All that is wanted is how many lines in the records below include the string "Gramenet".
═══ SUPPLIED RECORDS ═══
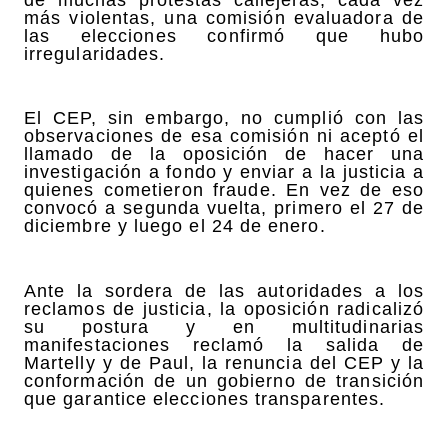
más violentas, una comisión evaluadora de
las elecciones confirmó que hubo
irregularidades.
El CEP, sin embargo, no cumplió con las
observaciones de esa comisión ni aceptó el
llamado de la oposición de hacer una
investigación a fondo y enviar a la justicia a
quienes cometieron fraude. En vez de eso
convocó a segunda vuelta, primero el 27 de
diciembre y luego el 24 de enero.
Ante la sordera de las autoridades a los
reclamos de justicia, la oposición radicalizó
su postura y en multitudinarias
manifestaciones reclamó la salida de
Martelly y de Paul, la renuncia del CEP y la
conformación de un gobierno de transición
que garantice elecciones transparentes.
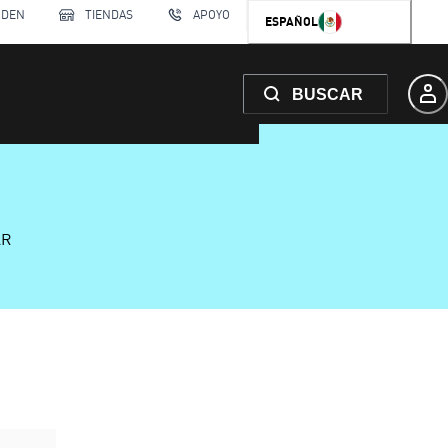
RDEN
TIENDAS
APOYO
ESPAÑOL
BUSCAR
AR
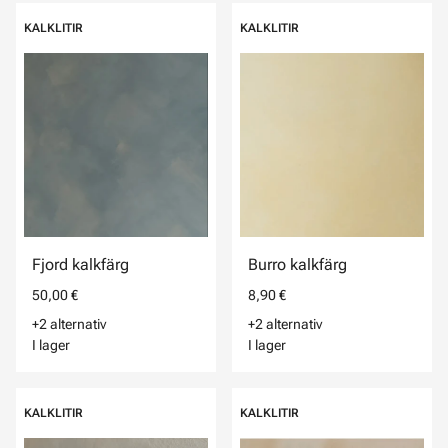
KALKLITIR
KALKLITIR
Fjord kalkfärg
Burro kalkfärg
50,00 €
8,90 €
+2 alternativ
+2 alternativ
I lager
I lager
KALKLITIR
KALKLITIR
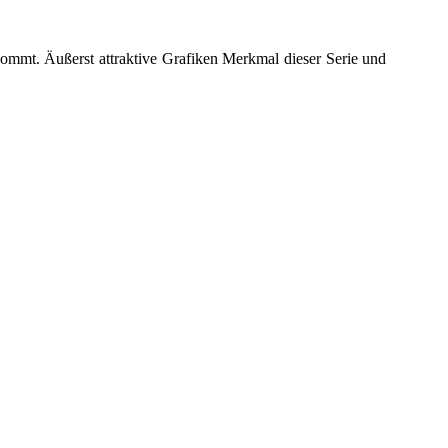
ommt. Äußerst attraktive Grafiken Merkmal dieser Serie
und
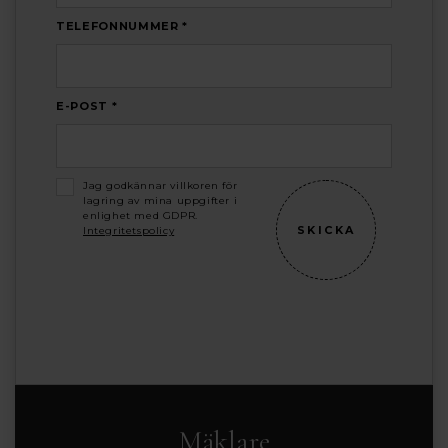
TELEFONNUMMER *
E-POST *
Jag godkännar villkoren för
lagring av mina uppgifter i
enlighet med GDPR.
Integritetspolicy
Mäklare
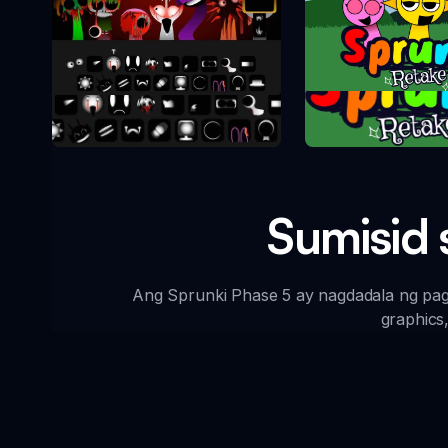
Sprunki Re
Sprunki Phase 10
Sumisid 
Ang Sprunki Phase 5 ay nagdadala ng pa
graphics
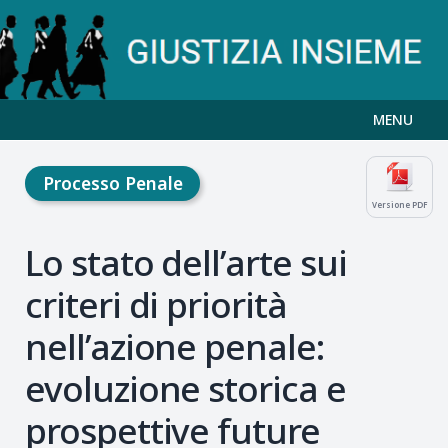
MENU
Processo Penale
Versione PDF
Lo stato dell’arte sui
criteri di priorità
nell’azione penale:
evoluzione storica e
prospettive future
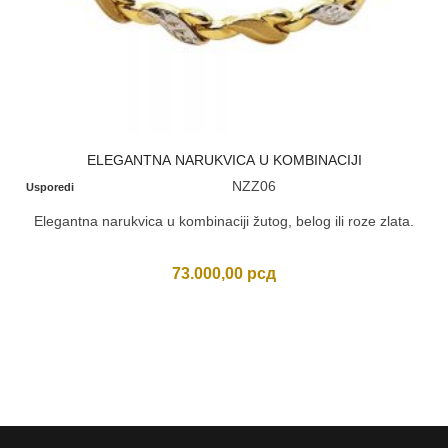
ELEGANTNA NARUKVICA U KOMBINACIJI
NZZ06
Usporedi
Elegantna narukvica u kombinaciji žutog, belog ili roze zlata.
73.000,00
рсд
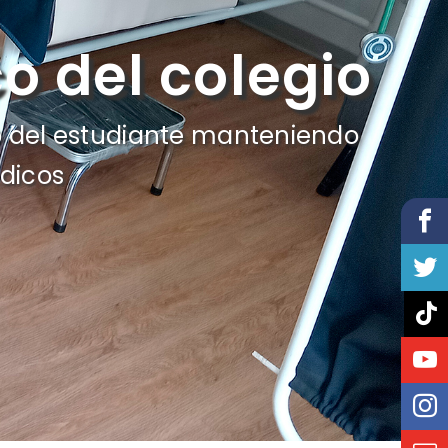
o del colegio
 del estudiante manteniendo
édicos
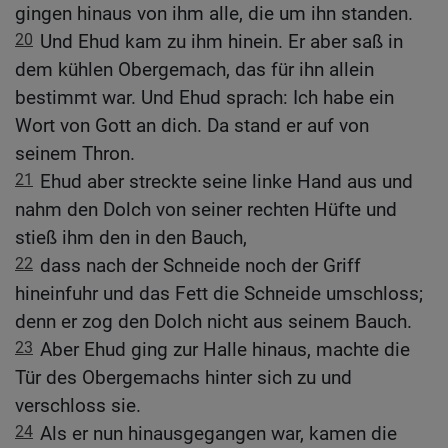
gingen hinaus von ihm alle, die um ihn standen.
20
Und Ehud kam zu ihm hinein. Er aber saß in
dem kühlen Obergemach, das für ihn allein
bestimmt war. Und Ehud sprach: Ich habe ein
Wort von Gott an dich. Da stand er auf von
seinem Thron.
21
Ehud aber streckte seine linke Hand aus und
nahm den Dolch von seiner rechten Hüfte und
stieß ihm den in den Bauch,
22
dass nach der Schneide noch der Griff
hineinfuhr und das Fett die Schneide umschloss;
denn er zog den Dolch nicht aus seinem Bauch.
23
Aber Ehud ging zur Halle hinaus, machte die
Tür des Obergemachs hinter sich zu und
verschloss sie.
24
Als er nun hinausgegangen war, kamen die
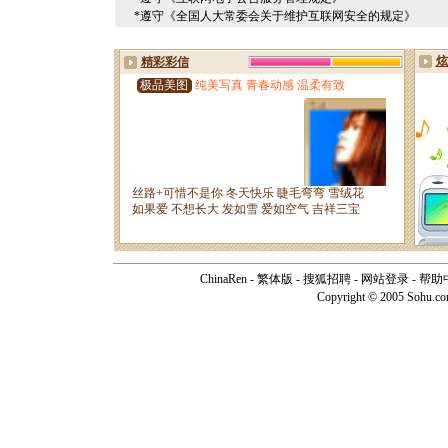
*遵守《全国人大常委会关于维护互联网安全的规定》
ChinaRen
-
繁体版
-
搜狐招聘
-
网站登录
-
帮助
Copyright © 2005 Sohu.c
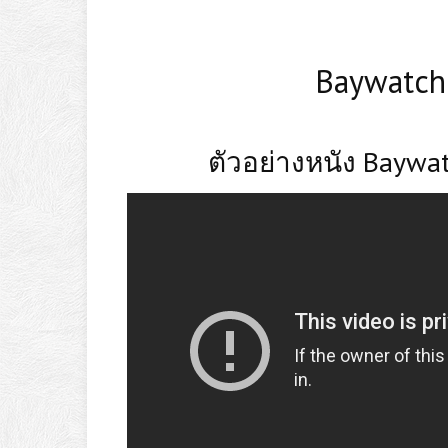
Baywatch 
ตัวอย่างหนัง Baywa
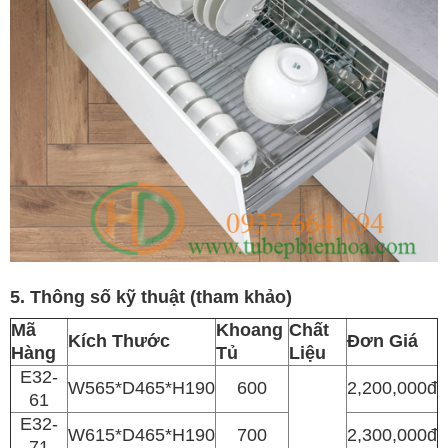
5. Thông số kỹ thuật (tham khảo)
Mã
Khoang
Chất
Kích Thước
Đơn Giá
Hàng
Tủ
Liệu
E32-
W565*D465*H190
600
2,200,000đ
61
E32-
W615*D465*H190
700
2,300,000đ
71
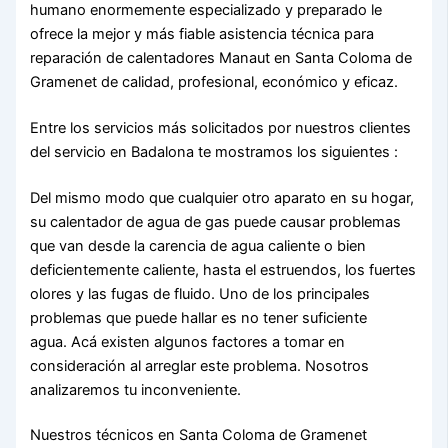
humano enormemente especializado y preparado le
ofrece la mejor y más fiable asistencia técnica para
reparación de calentadores Manaut en Santa Coloma de
Gramenet de calidad, profesional, económico y eficaz.
Entre los servicios más solicitados por nuestros clientes
del servicio en Badalona te mostramos los siguientes :
Del mismo modo que cualquier otro aparato en su hogar,
su calentador de agua de gas puede causar problemas
que van desde la carencia de agua caliente o bien
deficientemente caliente, hasta el estruendos, los fuertes
olores y las fugas de fluido. Uno de los principales
problemas que puede hallar es no tener suficiente
agua. Acá existen algunos factores a tomar en
consideración al arreglar este problema. Nosotros
analizaremos tu inconveniente.
Nuestros técnicos en Santa Coloma de Gramenet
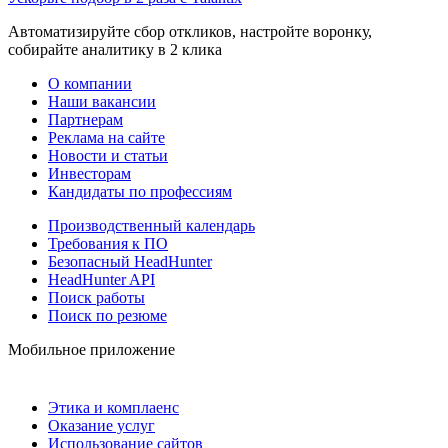
Автоматизируйте сбор откликов, настройте воронку,
собирайте аналитику в 2 клика
О компании
Наши вакансии
Партнерам
Реклама на сайте
Новости и статьи
Инвесторам
Кандидаты по профессиям
Производственный календарь
Требования к ПО
Безопасный HeadHunter
HeadHunter API
Поиск работы
Поиск по резюме
Мобильное приложение
Этика и комплаенс
Оказание услуг
Использование сайтов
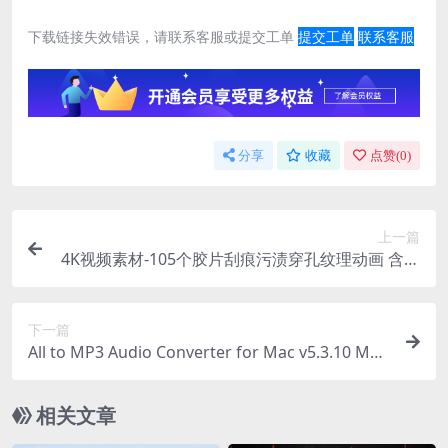
下载链接失效错误，请联系客服或提交工单
提交工单
联系客服
分享
收藏
点赞(
0
)
上一篇
4K视频素材-105个胶片刮痕污渍穿孔纹理动画 含音
效
下一篇
All to MP3 Audio Converter for Mac v5.3.10 MP3
格式转换器
相关文章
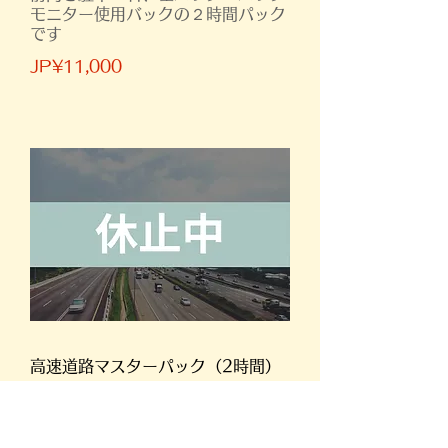
モニター使用バックの２時間パック
です
JP¥11,000
高速道路マスターパック（2時間）
上田⇨小諸間、往復
坂城⇨東部間、往復
を選べる高速道路走行の２時間パッ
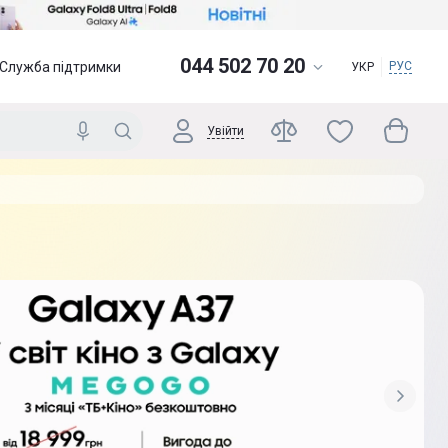
044 502 70 20
Служба підтримки
РУС
УКР
Увійти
═══
## EXERCISE SOLUTION
2